# AIM OF THE EXERCISE:
Please reproduce the entries exactly as they appear below, but not the pictures.

# RECORD SET:
........

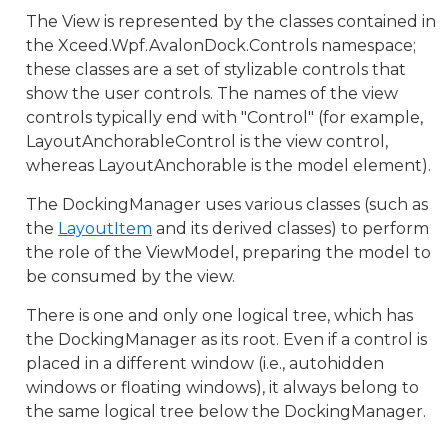
The View is represented by the classes contained in
the Xceed.Wpf.AvalonDock.Controls namespace;
these classes are a set of stylizable controls that
show the user controls. The names of the view
controls typically end with "Control" (for example,
LayoutAnchorableControl is the view control,
whereas LayoutAnchorable is the model element).
The DockingManager uses various classes (such as
the
LayoutItem
and its derived classes) to perform
the role of the ViewModel, preparing the model to
be consumed by the view.
There is one and only one logical tree, which has
the DockingManager as its root. Even if a control is
placed in a different window (i.e., autohidden
windows or floating windows), it always belong to
the same logical tree below the DockingManager.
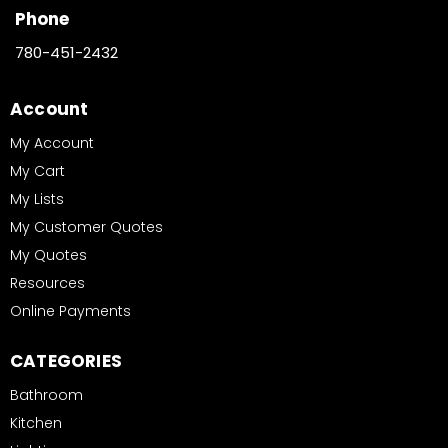
Phone
780-451-2432
Account
My Account
My Cart
My Lists
My Customer Quotes
My Quotes
Resources
Online Payments
CATEGORIES
Bathroom
Kitchen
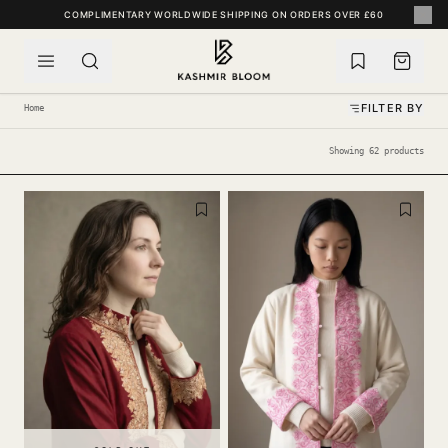
SKIP TO CONTENT
COMPLIMENTARY WORLDWIDE SHIPPING ON ORDERS OVER £60
FILTER BY
Home
Showing 62 products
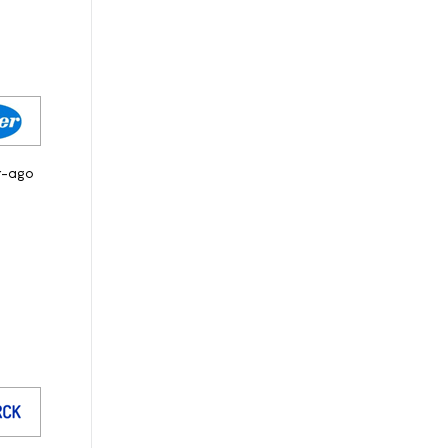
r-ago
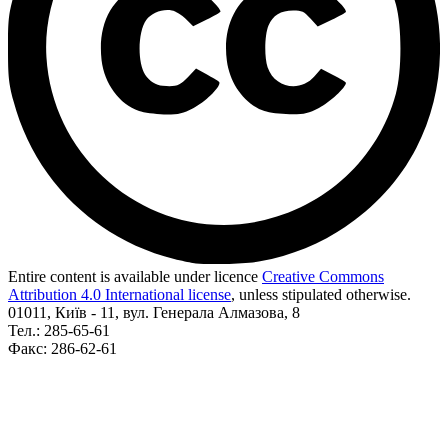
Entire content is available under licence
Creative Commons
Attribution 4.0 International license
, unless stipulated otherwise.
01011, Київ - 11, вул. Генерала Алмазова, 8
Тел.: 285-65-61
Факс: 286-62-61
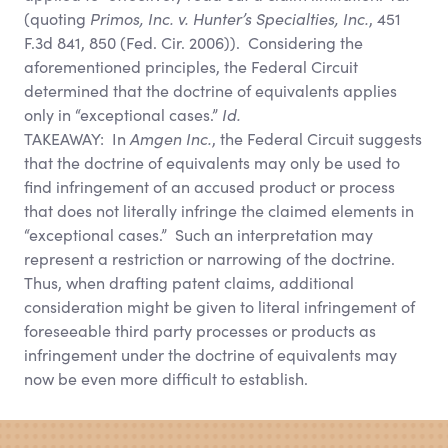
(quoting
Primos, Inc. v. Hunter’s Specialties, Inc.
, 451
F.3d 841, 850 (Fed. Cir. 2006)). Considering the
aforementioned principles, the Federal Circuit
determined that the doctrine of equivalents applies
only in “exceptional cases.”
Id.
TAKEAWAY: In
Amgen Inc.
, the Federal Circuit suggests
that the doctrine of equivalents may only be used to
find infringement of an accused product or process
that does not literally infringe the claimed elements in
“exceptional cases.” Such an interpretation may
represent a restriction or narrowing of the doctrine.
Thus, when drafting patent claims, additional
consideration might be given to literal infringement of
foreseeable third party processes or products as
infringement under the doctrine of equivalents may
now be even more difficult to establish.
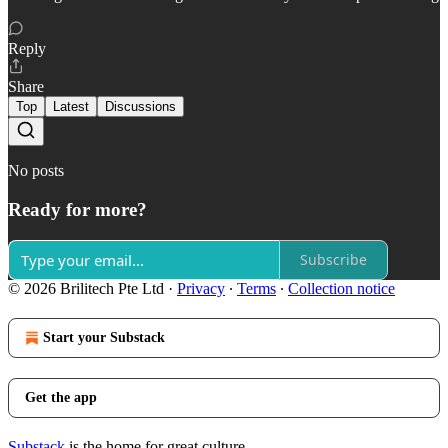
Reply
Share
Top
Latest
Discussions
No posts
Ready for more?
Subscribe
© 2026 Brilitech Pte Ltd
·
Privacy
∙
Terms
∙
Collection notice
Start your Substack
Get the app
Substack
is the home for great culture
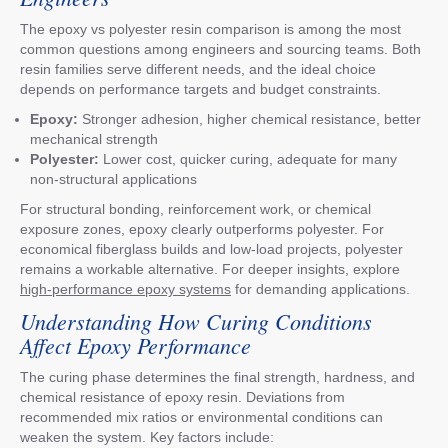
The epoxy vs polyester resin comparison is among the most
common questions among engineers and sourcing teams. Both
resin families serve different needs, and the ideal choice
depends on performance targets and budget constraints.
Epoxy:
Stronger adhesion, higher chemical resistance, better
mechanical strength
Polyester:
Lower cost, quicker curing, adequate for many
non-structural applications
For structural bonding, reinforcement work, or chemical
exposure zones, epoxy clearly outperforms polyester. For
economical fiberglass builds and low-load projects, polyester
remains a workable alternative. For deeper insights, explore
high-performance epoxy systems
for demanding applications.
Understanding How Curing Conditions
Affect Epoxy Performance
The curing phase determines the final strength, hardness, and
chemical resistance of epoxy resin. Deviations from
recommended mix ratios or environmental conditions can
weaken the system. Key factors include:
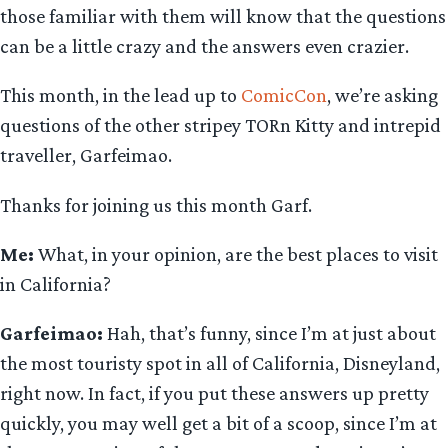
those familiar with them will know that the questions
can be a little crazy and the answers even crazier.
This month, in the lead up to
ComicCon
, we’re asking
questions of the other stripey TORn Kitty and intrepid
traveller, Garfeimao.
Thanks for joining us this month Garf.
Me:
What, in your opinion, are the best places to visit
in California?
Garfeimao:
Hah, that’s funny, since I’m at just about
the most touristy spot in all of California, Disneyland,
right now. In fact, if you put these answers up pretty
quickly, you may well get a bit of a scoop, since I’m at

........

# SOLUTION TO THIS TASK:
The View is represented by the classes contained in
the Xceed.Wpf.AvalonDock.Controls namespace;
these classes are a set of stylizable controls that
show the user controls. The names of the view
controls typically end with "Control" (for example,
LayoutAnchorableControl is the view control,
whereas LayoutAnchorable is the model element).
The DockingManager uses various classes (such as
the
LayoutItem
and its derived classes) to perform
the role of the ViewModel, preparing the model to
be consumed by the view.
There is one and only one logical tree, which has
the DockingManager as its root. Even if a control is
placed in a different window (i.e., autohidden
windows or floating windows), it always belong to
the same logical tree below the DockingManager.
Phone
780-451-2432
Account
My Account
My Cart
My Lists
My Customer Quotes
My Quotes
Resources
Online Payments
CATEGORIES
Bathroom
Kitchen
SKIP TO CONTENT
COMPLIMENTARY WORLDWIDE SHIPPING ON ORDERS OVER £60
FILTER BY
Home
Showing 62 products
r-ago
Entire content is available under licence
Creative Commons
Attribution 4.0 International license
, unless stipulated otherwise.
01011, Київ - 11, вул. Генерала Алмазова, 8
Тел.: 285-65-61
Факс: 286-62-61
(quoting
Primos, Inc. v. Hunter’s Specialties, Inc.
, 451
F.3d 841, 850 (Fed. Cir. 2006)). Considering the
aforementioned principles, the Federal Circuit
determined that the doctrine of equivalents applies
only in “exceptional cases.”
Id.
TAKEAWAY: In
Amgen Inc.
, the Federal Circuit suggests
that the doctrine of equivalents may only be used to
find infringement of an accused product or process
that does not literally infringe the claimed elements in
“exceptional cases.” Such an interpretation may
represent a restriction or narrowing of the doctrine.
Thus, when drafting patent claims, additional
consideration might be given to literal infringement of
foreseeable third party processes or products as
infringement under the doctrine of equivalents may
now be even more difficult to establish.
Reply
Share
Top
Latest
Discussions
No posts
Ready for more?
Subscribe
© 2026 Brilitech Pte Ltd
·
Privacy
∙
Terms
∙
Collection notice
Start your Substack
Get the app
Substack
is the home for great culture
The epoxy vs polyester resin comparison is among the most
common questions among engineers and sourcing teams. Both
resin families serve different needs, and the ideal choice
depends on performance targets and budget constraints.
Epoxy:
Stronger adhesion, higher chemical resistance, better
mechanical strength
Polyester:
Lower cost, quicker curing, adequate for many
non-structural applications
For structural bonding, reinforcement work, or chemical
exposure zones, epoxy clearly outperforms polyester. For
economical fiberglass builds and low-load projects, polyester
remains a workable alternative. For deeper insights, explore
high-performance epoxy systems
for demanding applications.
Understanding How Curing Conditions
Affect Epoxy Performance
The curing phase determines the final strength, hardness, and
chemical resistance of epoxy resin. Deviations from
recommended mix ratios or environmental conditions can
weaken the system. Key factors include:
those familiar with them will know that the questions
can be a little crazy and the answers even crazier.
This month, in the lead up to
ComicCon
, we’re asking
questions of the other stripey TORn Kitty and intrepid
traveller, Garfeimao.
Thanks for joining us this month Garf.
Me:
What, in your opinion, are the best places to visit
in California?
Garfeimao:
Hah, that’s funny, since I’m at just about
the most touristy spot in all of California, Disneyland,
right now. In fact, if you put these answers up pretty
quickly, you may well get a bit of a scoop, since I’m at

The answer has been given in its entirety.